### Problem description
With the pictures left out, set down the line containing "aircraft. I was very" and each line after it to the end of the material, exactly as written.

### Provided data
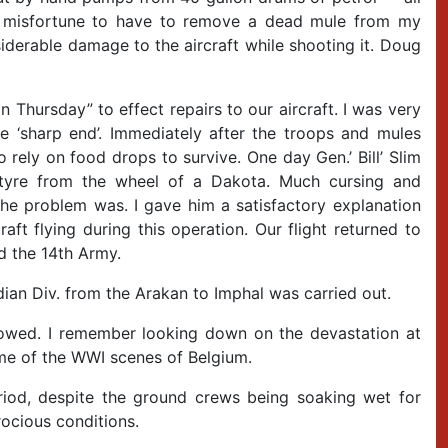
the misfortune to have to remove a dead mule from my
siderable damage to the aircraft while shooting it. Doug
 Thursday” to effect repairs to our aircraft. I was very
e ‘sharp end’. Immediately after the troops and mules
 rely on food drops to survive. One day Gen.’ Bill’ Slim
tyre from the wheel of a Dakota. Much cursing and
he problem was. I gave him a satisfactory explanation
raft flying during this operation. Our flight returned to
d the 14th Army.
ndian Div. from the Arakan to Imphal was carried out.
lowed. I remember looking down on the devastation at
me of the WWI scenes of Belgium.
iod, despite the ground crews being soaking wet for
trocious conditions.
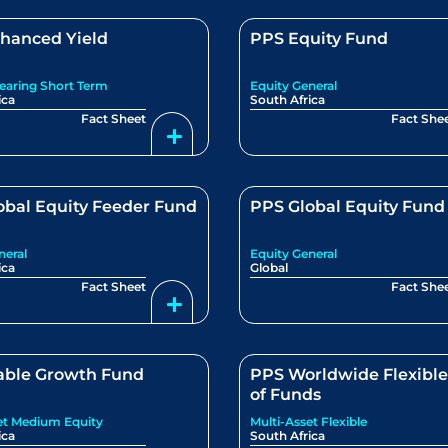
hanced Yield
PPS Equity Fund
Bearing Short Term
Equity General
ica
South Africa
Fact Sheet
Fact She
obal Equity Feeder Fund
PPS Global Equity Fund
neral
Equity General
ica
Global
Fact Sheet
Fact She
able Growth Fund
PPS Worldwide Flexibl
of Funds
et Medium Equity
Multi-Asset Flexible
ica
South Africa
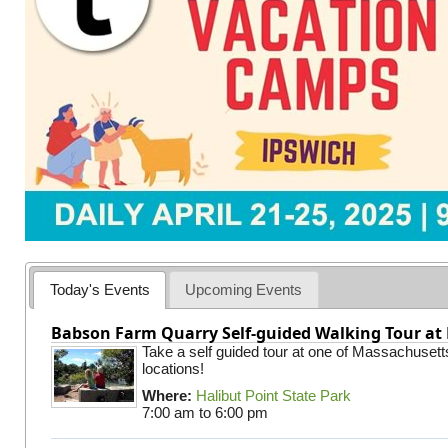
Today's Events
Upcoming Events
Babson Farm Quarry Self-guided Walking Tour at 
Take a self guided tour at one of Massachusett
locations!
Where:
Halibut Point State Park
7:00 am
to
6:00 pm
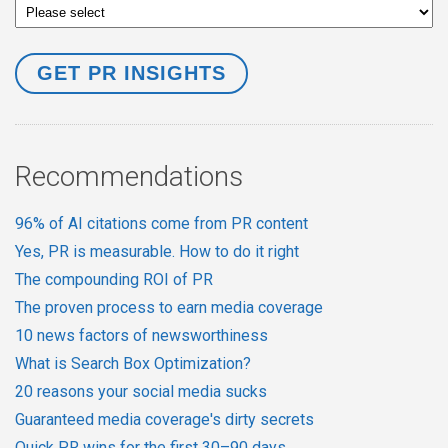
Recommendations
96% of AI citations come from PR content
Yes, PR is measurable. How to do it right
The compounding ROI of PR
The proven process to earn media coverage
10 news factors of newsworthiness
What is Search Box Optimization?
20 reasons your social media sucks
Guaranteed media coverage's dirty secrets
Quick PR wins for the first 30–90 days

### Exercise solution
 Thursday” to effect repairs to our aircraft. I was very
e ‘sharp end’. Immediately after the troops and mules
 rely on food drops to survive. One day Gen.’ Bill’ Slim
tyre from the wheel of a Dakota. Much cursing and
he problem was. I gave him a satisfactory explanation
raft flying during this operation. Our flight returned to
d the 14th Army.
ndian Div. from the Arakan to Imphal was carried out.
lowed. I remember looking down on the devastation at
me of the WWI scenes of Belgium.
iod, despite the ground crews being soaking wet for
trocious conditions.
hanced Yield
PPS Equity Fund
Bearing Short Term
Equity General
ica
South Africa
Fact Sheet
Fact She
obal Equity Feeder Fund
PPS Global Equity Fund
neral
Equity General
ica
Global
Fact Sheet
Fact She
able Growth Fund
PPS Worldwide Flexibl
of Funds
et Medium Equity
Multi-Asset Flexible
ica
South Africa
Today's Events
Upcoming Events
Babson Farm Quarry Self-guided Walking Tour at 
Take a self guided tour at one of Massachusett
locations!
Where:
Halibut Point State Park
7:00 am
to
6:00 pm
Recommendations
96% of AI citations come from PR content
Yes, PR is measurable. How to do it right
The compounding ROI of PR
The proven process to earn media coverage
10 news factors of newsworthiness
What is Search Box Optimization?
20 reasons your social media sucks
Guaranteed media coverage's dirty secrets
Quick PR wins for the first 30–90 days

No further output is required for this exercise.